At the end, I got something working with the stdweb
toolchain and some
glorious hacks. But it’s live and runs pretty well, I think!
Fuzzing⌗
In order to make the fuzzer work, I wrote a variant of sillyfmt
that would
crash if it lost alphanumeric characters (in theory I should care about symbols
of various sorts too, but there wasn’t a convenient filter for them and
I thought alphanumeric would be a good enough proxy). Thankfully, this is
actually really easy in Rust.
fuzz!(|data: &[u8]| {
if let Ok(s) = String::from_utf8(data.to_vec()) {
let mut output_buffer = Vec::with_capacity(1024 * 1024);
do_format(&mut output_buffer, s.clone()).unwrap();
let required: HashMap<char, usize> =
s.chars()
.filter(|c| c.is_alphanumeric())
.fold(HashMap::new(), |mut m, c| {
*m.entry(c).or_insert(0) += 1;
m
});
let observed: HashMap<char, usize> = String::from_utf8_lossy(&output_buffer)
.chars()
.fold(HashMap::new(), |mut m, c| {
*m.entry(c).or_insert(0) += 1;
m
});
for (c, count) in required {
let observed_count = observed.get(&c).cloned().unwrap_or(0);
assert!(observed_count >= count);
}
}
});
With initial seeds of JSON, this pretty quickly found issues where mismatched
containers would cause the contents to get dropped, and I couldn’t find a good
way to express my error-recovery intentions in LALRPOP-land. This situation
doesn’t actually happen much in my personal usage of sillyfmt
, but it seemed
like a big enough hole that I ought to fix it.
Using tree-sitter
⌗
A while later, I was browsing the internet and found references to a pretty
cool parser-generator called tree-sitter
, which was primarily intended for
use in the editing and syntax highlighting context. Since people often make
small syntax errors, this seemed like a good fit for sillyfmt
– in order to
be useful, tree-sitter
would have to continue to make somewhat-valid parses
with irregular and unexpected syntax.
As it turns out, tree-sitter
uses a more powerful parsing algorithm than
LALRPOP, so I could use essentially the same grammar. I added in some
additional handling for “binary ops”, e.g. expressions of the form a:b
or
a==b
, and replaced the handling for colon-sequences with a regular expression
for valid times.
module.exports = grammar({
name: 'sillyfmt',
rules: {
source_file: $ => repeat($._expression),
_expression: $ => prec(-10, choice($._nonseq_expr, $.comma_delimited_sequence)),
_nonseq_expr: $ => choice($.container, $.time, $.binary_op, $.symbol, $.text),
binary_op: $ => prec.left(10, seq($._nonseq_expr, $.symbol, $._nonseq_expr)),
symbol: $ => prec(-100, choice('===', '<=>', '=>', '->', '<=', '>=', '==', '=', '<', '>', ':', '-', '+')),
container: $ => choice(
seq(field('open', '('), repeat($._expression), field('close', ')')),
seq(field('open', '['), repeat($._expression), field('close', ']')),
seq(field('open', '{'), repeat($._expression), field('close', '}')),
seq(field('open', '<'), repeat($._expression), field('close', '>')),
),
comma_delimited_sequence: $ => prec.right(20, seq(
repeat1($._nonseq_expr), repeat1(seq(',', prec.right(repeat1($._nonseq_expr)))),
)),
text: $ => prec.left(-50, /[^()\[\]{},:=<>\s]+/),
time: $ => /([0-1]?[0-9]|[2][0-3]):([0-5][0-9])(:[0-5][0-9])?/,
},
conflicts: $ => [
[$.binary_op],
]
});
One pretty awesome thing about tree-sitter
is that there’s a whole CLI
intended to make writing and testing grammars easy. Since the primary user of
the parser is syntax highlighters embedded in Atom and Visual Studio Code, the
entire codebase is also intended to be WASM-compilable using Emscripten.

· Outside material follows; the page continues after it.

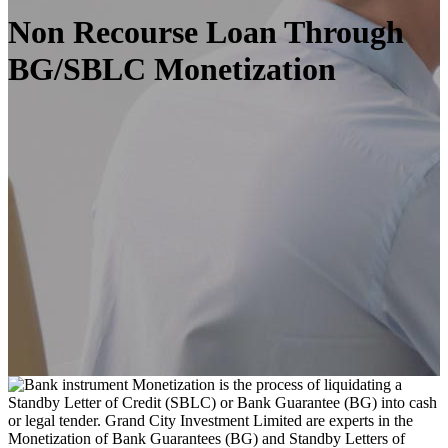
Non Recourse Loan Through
BG/SBLC Monetization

There’s also a handy Rust crate that wraps the generated C code and exposes the
resulting parse tree, so I hooked all of that up and got a sillyfmt
executable that passed at least a few seconds of fuzz-testing!
Trying to get it all to compile to WASM at once⌗
Unfortunately, it turns out that while Rust and C both have reasonably good support for WASM compilation, they don’t like it much if you link them together.
The history goes something like this: the early efforts to compile native code to the web were part of the Emscripten project, which initially targeted a JIT-able Javascript subset called ASM.js. Later, the Emscripten compiler was updated to emit WebAssembly (WASM) as browser support for that got better. A notable early demo of Emscripten technology was the ability to take a video game (complete with rendering engine) and run it directly in the browser.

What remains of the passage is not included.